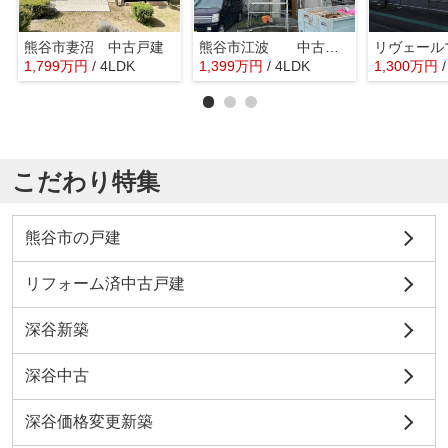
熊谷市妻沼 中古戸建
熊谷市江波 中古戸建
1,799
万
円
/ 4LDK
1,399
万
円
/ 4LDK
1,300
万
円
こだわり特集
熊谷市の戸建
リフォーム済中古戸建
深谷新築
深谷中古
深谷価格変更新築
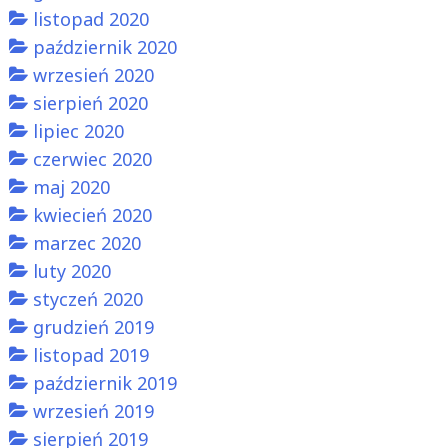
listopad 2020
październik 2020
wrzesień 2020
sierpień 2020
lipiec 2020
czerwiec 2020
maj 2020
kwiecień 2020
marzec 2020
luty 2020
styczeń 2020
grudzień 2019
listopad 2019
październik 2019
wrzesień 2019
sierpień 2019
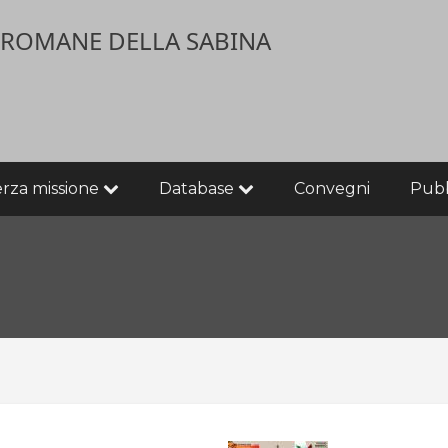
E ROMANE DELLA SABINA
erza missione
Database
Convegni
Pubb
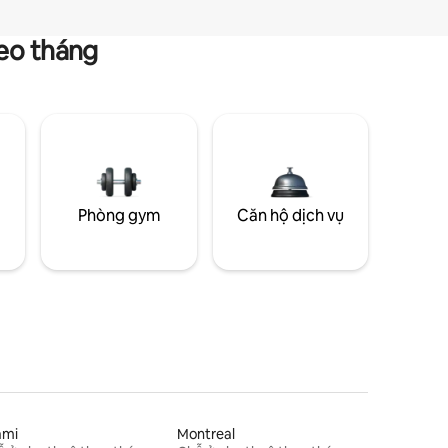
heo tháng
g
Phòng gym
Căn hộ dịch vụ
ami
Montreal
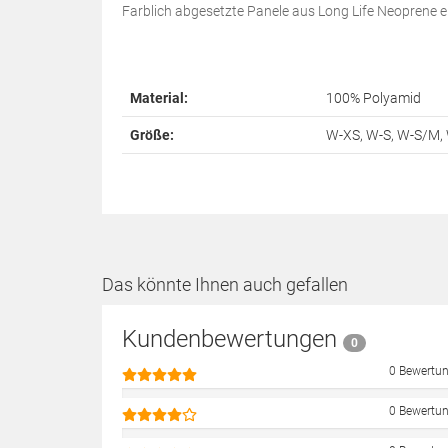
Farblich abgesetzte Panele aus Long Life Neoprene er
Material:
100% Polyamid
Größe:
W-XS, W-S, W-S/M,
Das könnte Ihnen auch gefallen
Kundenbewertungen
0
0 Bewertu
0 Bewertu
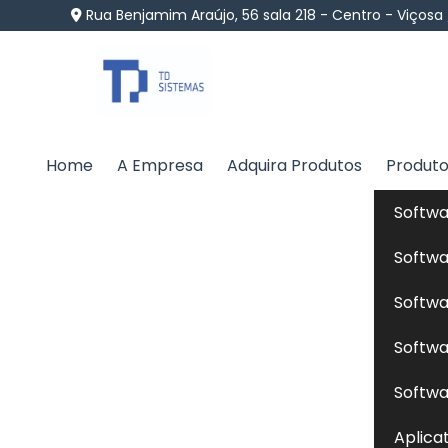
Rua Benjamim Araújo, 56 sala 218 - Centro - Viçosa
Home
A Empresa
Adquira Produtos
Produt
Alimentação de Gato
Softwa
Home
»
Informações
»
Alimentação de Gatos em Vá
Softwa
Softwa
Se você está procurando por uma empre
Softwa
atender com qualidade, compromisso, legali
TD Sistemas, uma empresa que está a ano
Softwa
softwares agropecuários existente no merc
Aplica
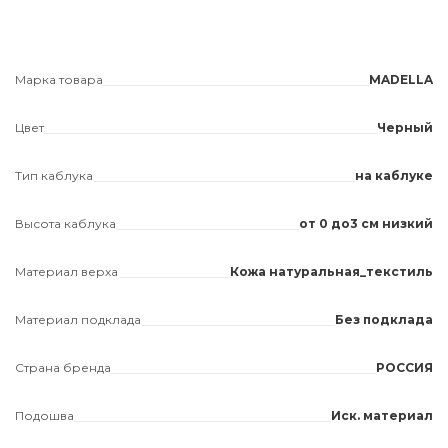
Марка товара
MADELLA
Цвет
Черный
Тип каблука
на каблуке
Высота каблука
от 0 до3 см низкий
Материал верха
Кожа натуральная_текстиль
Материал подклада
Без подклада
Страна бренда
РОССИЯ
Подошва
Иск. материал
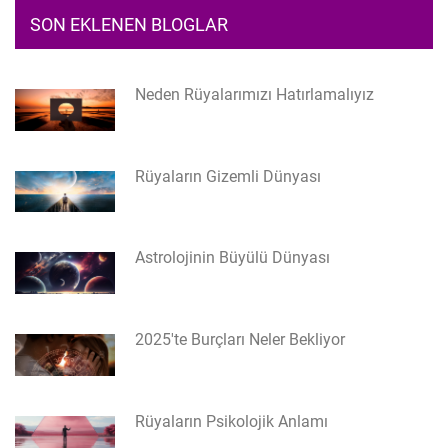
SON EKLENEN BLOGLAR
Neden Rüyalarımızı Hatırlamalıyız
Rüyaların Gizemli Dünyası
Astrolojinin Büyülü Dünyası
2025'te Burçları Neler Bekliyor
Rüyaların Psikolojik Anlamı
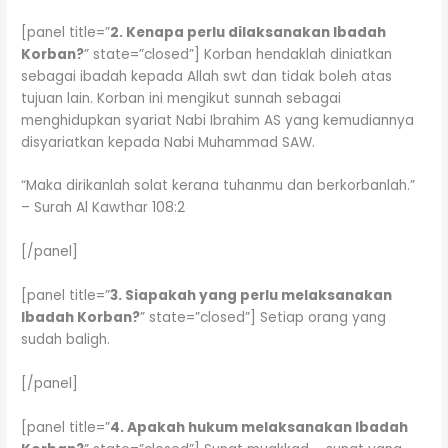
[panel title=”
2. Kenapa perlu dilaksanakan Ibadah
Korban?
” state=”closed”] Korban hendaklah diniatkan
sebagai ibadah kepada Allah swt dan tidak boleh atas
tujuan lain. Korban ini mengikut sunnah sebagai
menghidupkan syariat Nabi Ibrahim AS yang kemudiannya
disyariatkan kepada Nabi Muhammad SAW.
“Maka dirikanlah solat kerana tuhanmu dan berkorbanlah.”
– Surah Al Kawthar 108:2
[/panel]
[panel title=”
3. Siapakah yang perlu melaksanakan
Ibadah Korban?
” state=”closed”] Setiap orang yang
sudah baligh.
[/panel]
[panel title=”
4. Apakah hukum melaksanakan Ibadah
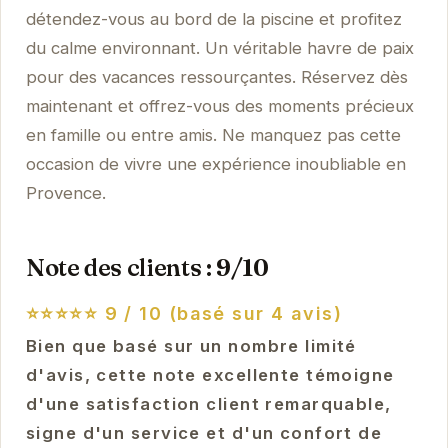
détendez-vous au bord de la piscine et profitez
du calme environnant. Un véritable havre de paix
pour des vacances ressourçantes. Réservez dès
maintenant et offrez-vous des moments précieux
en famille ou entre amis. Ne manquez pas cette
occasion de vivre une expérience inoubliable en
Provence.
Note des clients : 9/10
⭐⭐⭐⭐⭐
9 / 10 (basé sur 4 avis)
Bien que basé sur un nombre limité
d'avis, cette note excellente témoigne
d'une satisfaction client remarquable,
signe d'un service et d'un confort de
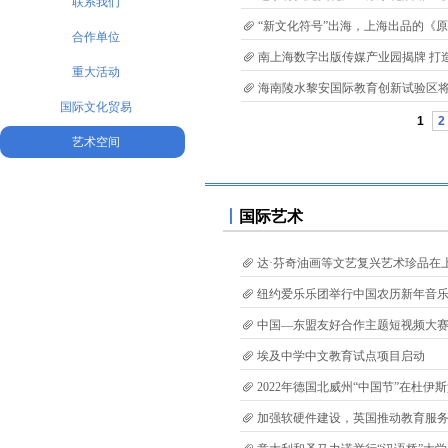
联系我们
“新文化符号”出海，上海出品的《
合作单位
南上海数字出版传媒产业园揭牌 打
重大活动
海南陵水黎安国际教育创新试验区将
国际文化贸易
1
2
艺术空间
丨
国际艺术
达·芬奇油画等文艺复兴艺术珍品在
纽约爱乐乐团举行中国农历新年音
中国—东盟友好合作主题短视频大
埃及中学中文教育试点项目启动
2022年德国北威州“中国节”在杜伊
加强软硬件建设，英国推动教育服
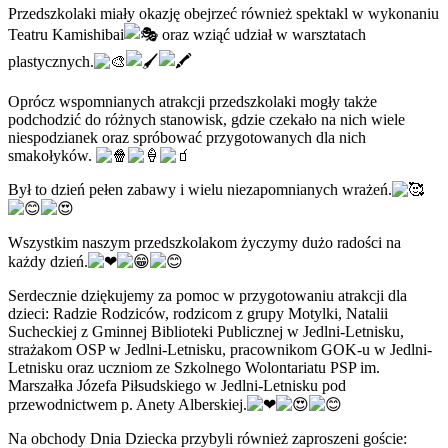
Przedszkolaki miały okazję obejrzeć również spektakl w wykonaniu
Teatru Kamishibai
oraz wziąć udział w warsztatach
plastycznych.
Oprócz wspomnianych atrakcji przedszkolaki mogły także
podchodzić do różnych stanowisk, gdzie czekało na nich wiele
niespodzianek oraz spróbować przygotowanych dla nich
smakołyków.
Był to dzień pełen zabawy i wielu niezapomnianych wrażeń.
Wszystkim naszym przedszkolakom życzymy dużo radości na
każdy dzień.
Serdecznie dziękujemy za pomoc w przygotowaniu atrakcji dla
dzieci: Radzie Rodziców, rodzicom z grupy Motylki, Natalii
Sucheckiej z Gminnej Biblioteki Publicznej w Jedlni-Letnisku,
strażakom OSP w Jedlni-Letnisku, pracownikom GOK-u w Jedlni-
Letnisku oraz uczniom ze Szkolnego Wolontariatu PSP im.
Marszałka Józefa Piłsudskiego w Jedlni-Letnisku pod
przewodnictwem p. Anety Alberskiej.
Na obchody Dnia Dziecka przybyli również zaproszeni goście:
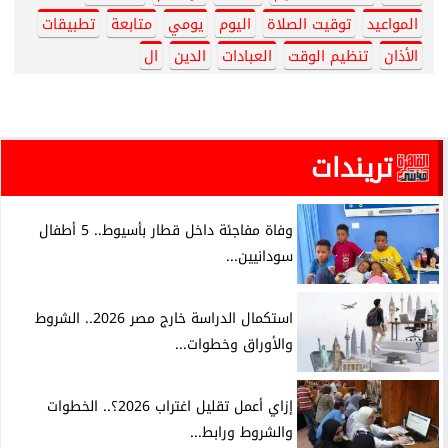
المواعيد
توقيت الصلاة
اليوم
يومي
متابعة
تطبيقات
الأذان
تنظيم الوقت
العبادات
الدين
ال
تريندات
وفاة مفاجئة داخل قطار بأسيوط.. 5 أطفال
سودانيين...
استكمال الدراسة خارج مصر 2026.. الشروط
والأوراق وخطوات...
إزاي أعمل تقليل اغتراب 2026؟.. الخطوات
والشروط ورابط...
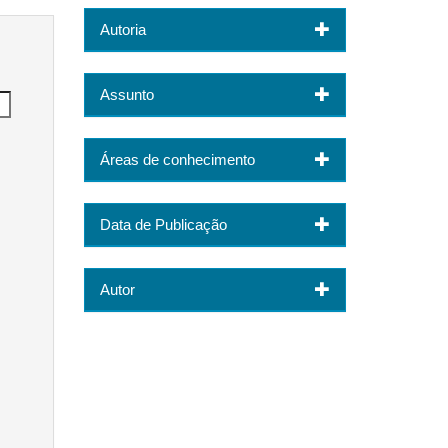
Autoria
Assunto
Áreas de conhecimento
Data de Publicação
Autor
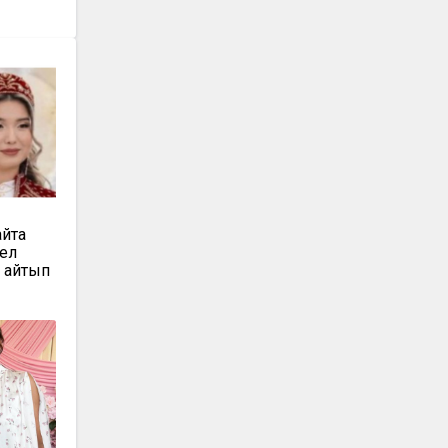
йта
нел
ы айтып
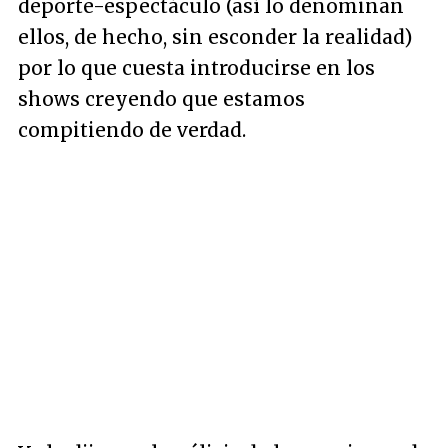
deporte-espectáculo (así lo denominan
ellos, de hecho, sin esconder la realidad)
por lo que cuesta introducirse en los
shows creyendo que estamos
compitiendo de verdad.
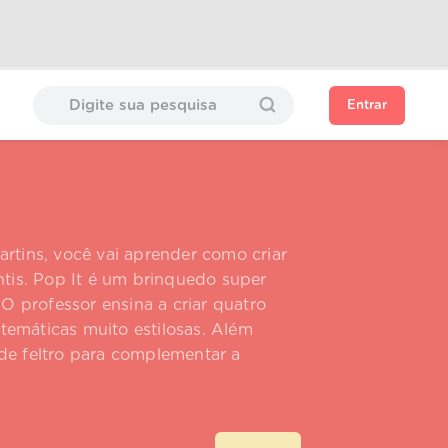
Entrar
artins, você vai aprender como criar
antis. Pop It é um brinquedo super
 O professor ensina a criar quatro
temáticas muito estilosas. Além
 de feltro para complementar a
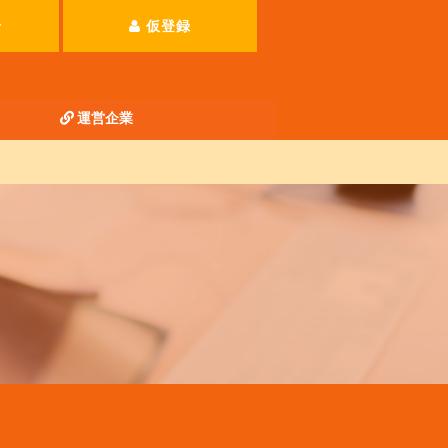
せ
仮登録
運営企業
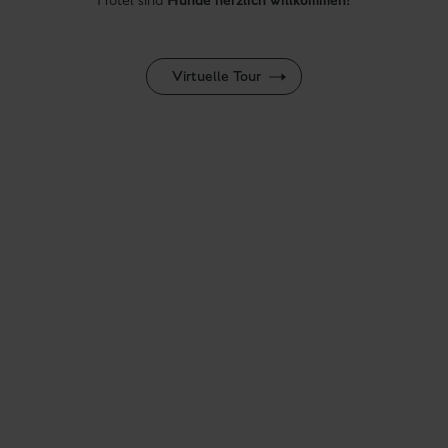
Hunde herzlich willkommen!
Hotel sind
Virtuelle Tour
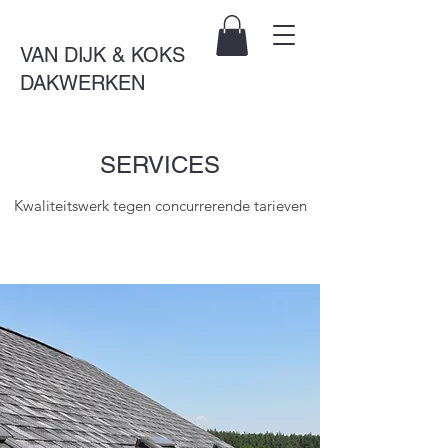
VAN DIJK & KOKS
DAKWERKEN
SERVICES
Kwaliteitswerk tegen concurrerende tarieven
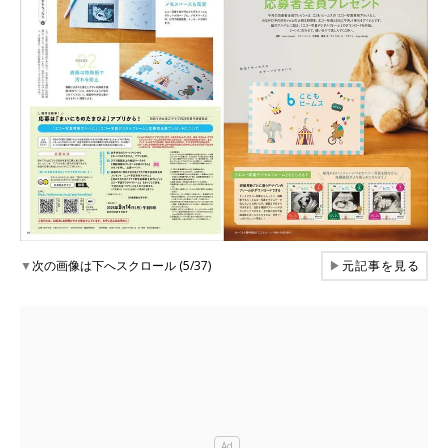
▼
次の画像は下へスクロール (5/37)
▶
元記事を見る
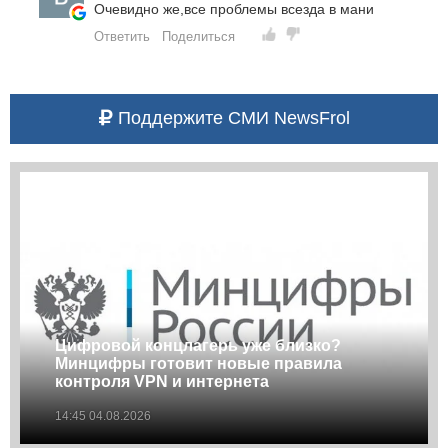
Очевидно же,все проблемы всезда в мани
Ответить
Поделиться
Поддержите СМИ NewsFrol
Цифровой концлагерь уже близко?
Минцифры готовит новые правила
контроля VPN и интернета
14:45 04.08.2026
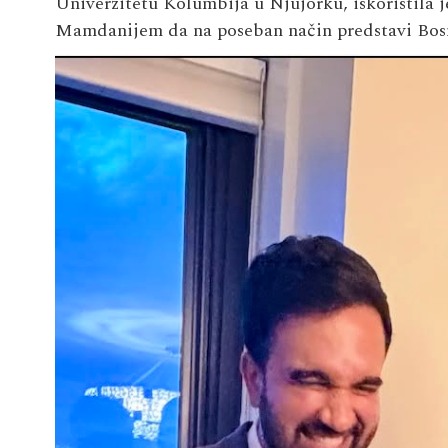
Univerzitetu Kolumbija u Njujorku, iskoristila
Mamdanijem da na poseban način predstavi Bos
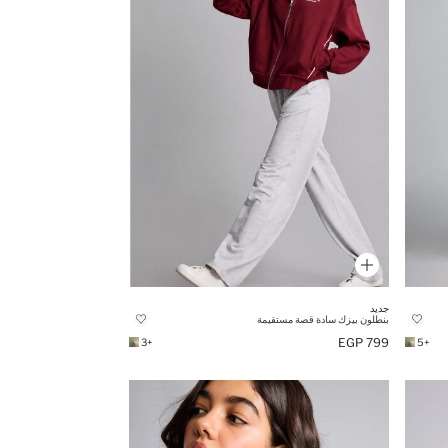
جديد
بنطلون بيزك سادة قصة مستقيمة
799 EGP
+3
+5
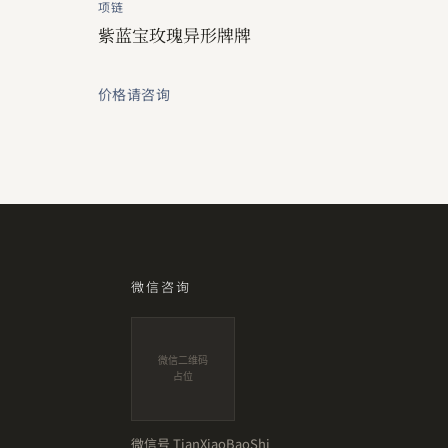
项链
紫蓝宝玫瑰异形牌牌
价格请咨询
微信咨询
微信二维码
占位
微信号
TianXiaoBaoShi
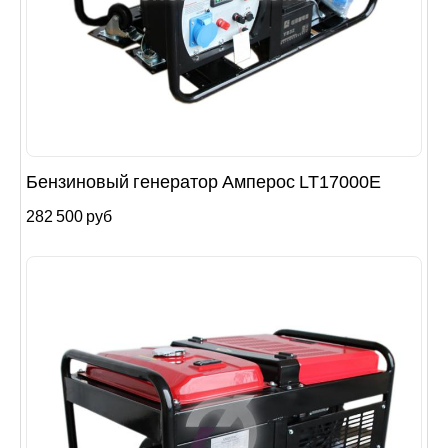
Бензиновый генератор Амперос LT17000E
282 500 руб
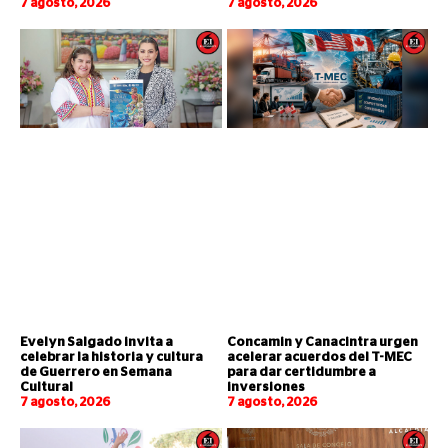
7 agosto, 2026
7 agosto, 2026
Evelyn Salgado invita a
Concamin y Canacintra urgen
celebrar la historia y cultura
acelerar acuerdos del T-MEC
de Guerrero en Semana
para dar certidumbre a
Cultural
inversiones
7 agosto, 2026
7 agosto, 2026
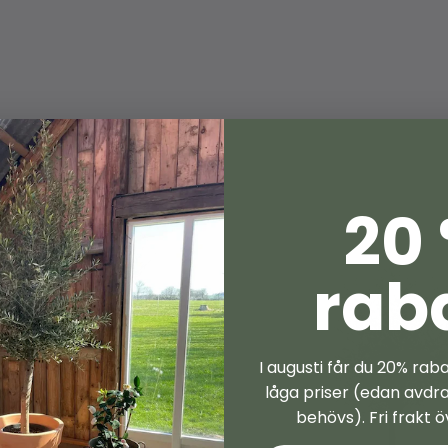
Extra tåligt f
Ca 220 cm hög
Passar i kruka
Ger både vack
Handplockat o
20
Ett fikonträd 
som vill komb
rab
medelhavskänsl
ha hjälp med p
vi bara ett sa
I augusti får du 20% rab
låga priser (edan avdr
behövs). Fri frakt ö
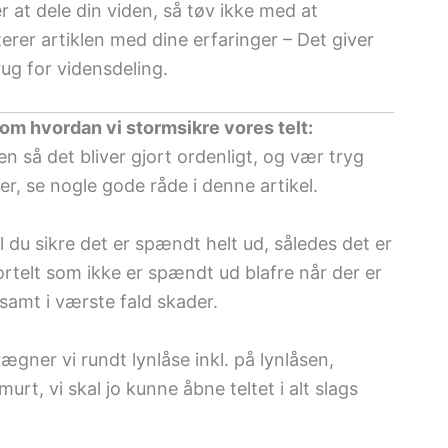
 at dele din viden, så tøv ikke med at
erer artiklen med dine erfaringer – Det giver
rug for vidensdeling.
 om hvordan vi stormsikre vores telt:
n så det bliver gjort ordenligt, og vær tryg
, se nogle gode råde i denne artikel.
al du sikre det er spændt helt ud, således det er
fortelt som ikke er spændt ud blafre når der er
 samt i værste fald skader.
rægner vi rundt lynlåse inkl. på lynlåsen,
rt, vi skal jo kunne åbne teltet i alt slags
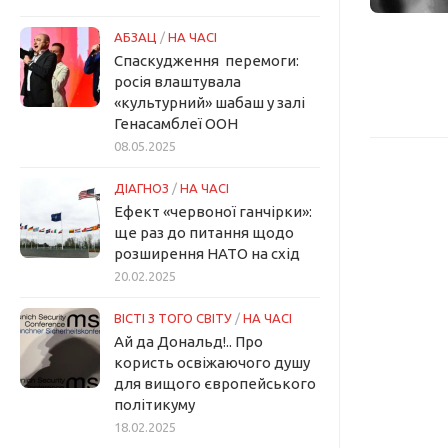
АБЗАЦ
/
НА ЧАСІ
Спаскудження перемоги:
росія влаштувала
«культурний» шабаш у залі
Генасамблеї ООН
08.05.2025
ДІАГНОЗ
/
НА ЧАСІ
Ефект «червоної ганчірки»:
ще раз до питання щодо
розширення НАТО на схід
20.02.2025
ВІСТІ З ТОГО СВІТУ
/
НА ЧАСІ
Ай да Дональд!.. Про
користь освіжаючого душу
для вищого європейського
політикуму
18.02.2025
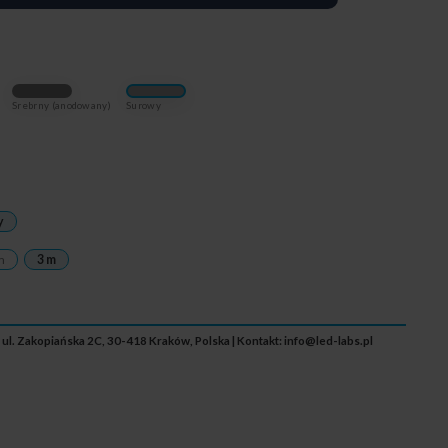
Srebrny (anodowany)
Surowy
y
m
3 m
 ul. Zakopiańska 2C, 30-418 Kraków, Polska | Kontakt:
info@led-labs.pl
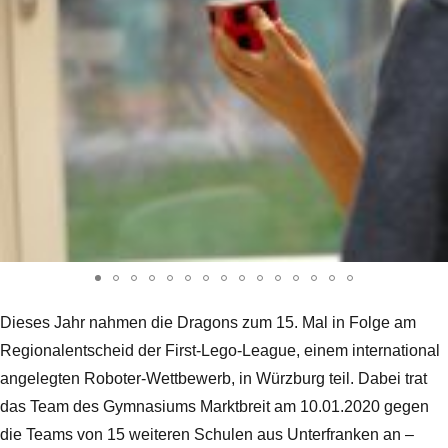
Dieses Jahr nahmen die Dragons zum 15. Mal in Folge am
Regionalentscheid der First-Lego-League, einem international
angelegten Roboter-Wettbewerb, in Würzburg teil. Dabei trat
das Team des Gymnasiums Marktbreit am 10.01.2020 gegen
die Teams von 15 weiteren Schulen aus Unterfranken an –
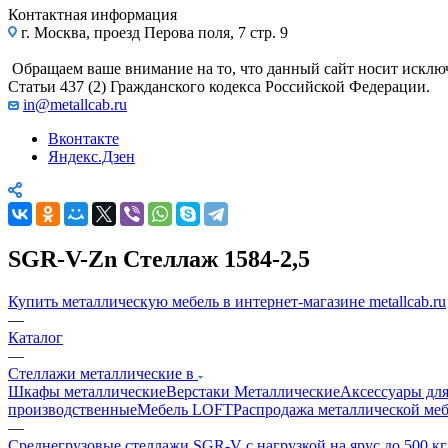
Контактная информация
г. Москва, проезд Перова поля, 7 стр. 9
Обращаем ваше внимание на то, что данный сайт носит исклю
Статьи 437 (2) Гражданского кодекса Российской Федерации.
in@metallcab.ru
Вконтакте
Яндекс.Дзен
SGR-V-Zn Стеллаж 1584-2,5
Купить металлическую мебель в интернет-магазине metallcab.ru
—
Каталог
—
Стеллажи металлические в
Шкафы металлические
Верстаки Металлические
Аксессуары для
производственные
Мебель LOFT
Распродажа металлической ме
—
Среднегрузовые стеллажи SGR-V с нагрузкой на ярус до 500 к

++++++++

Your objective: In the material above, the stretch from the line with "pour des vacances ressourçantes. Réservez dès" through the line with "przewodnictwem p. Anety Alberskiej." is to be given again exactly, minus the pictures.

Reply to the task:
pour des vacances ressourçantes. Réservez dès
maintenant et offrez-vous des moments précieux
en famille ou entre amis. Ne manquez pas cette
occasion de vivre une expérience inoubliable en
Provence.
Note des clients : 9/10
⭐⭐⭐⭐⭐
9 / 10 (basé sur 4 avis)
Bien que basé sur un nombre limité
d'avis, cette note excellente témoigne
d'une satisfaction client remarquable,
signe d'un service et d'un confort de
联系我们
“新文化符号”出海，上海出品的《
合作单位
南上海数字出版传媒产业园揭牌 打
重大活动
海南陵水黎安国际教育创新试验区将
国际文化贸易
1
2
艺术空间
丨
国际艺术
达·芬奇油画等文艺复兴艺术珍品在
纽约爱乐乐团举行中国农历新年音
中国—东盟友好合作主题短视频大
埃及中学中文教育试点项目启动
2022年德国北威州“中国节”在杜伊
加强软硬件建设，英国推动教育服
Przedszkolaki miały okazję obejrzeć również spektakl w wykonaniu
Teatru Kamishibai
oraz wziąć udział w warsztatach
plastycznych.
Oprócz wspomnianych atrakcji przedszkolaki mogły także
podchodzić do różnych stanowisk, gdzie czekało na nich wiele
niespodzianek oraz spróbować przygotowanych dla nich
smakołyków.
Był to dzień pełen zabawy i wielu niezapomnianych wrażeń.
Wszystkim naszym przedszkolakom życzymy dużo radości na
każdy dzień.
Serdecznie dziękujemy za pomoc w przygotowaniu atrakcji dla
dzieci: Radzie Rodziców, rodzicom z grupy Motylki, Natalii
Sucheckiej z Gminnej Biblioteki Publicznej w Jedlni-Letnisku,
strażakom OSP w Jedlni-Letnisku, pracownikom GOK-u w Jedlni-
Letnisku oraz uczniom ze Szkolnego Wolontariatu PSP im.
Marszałka Józefa Piłsudskiego w Jedlni-Letnisku pod
przewodnictwem p. Anety Alberskiej.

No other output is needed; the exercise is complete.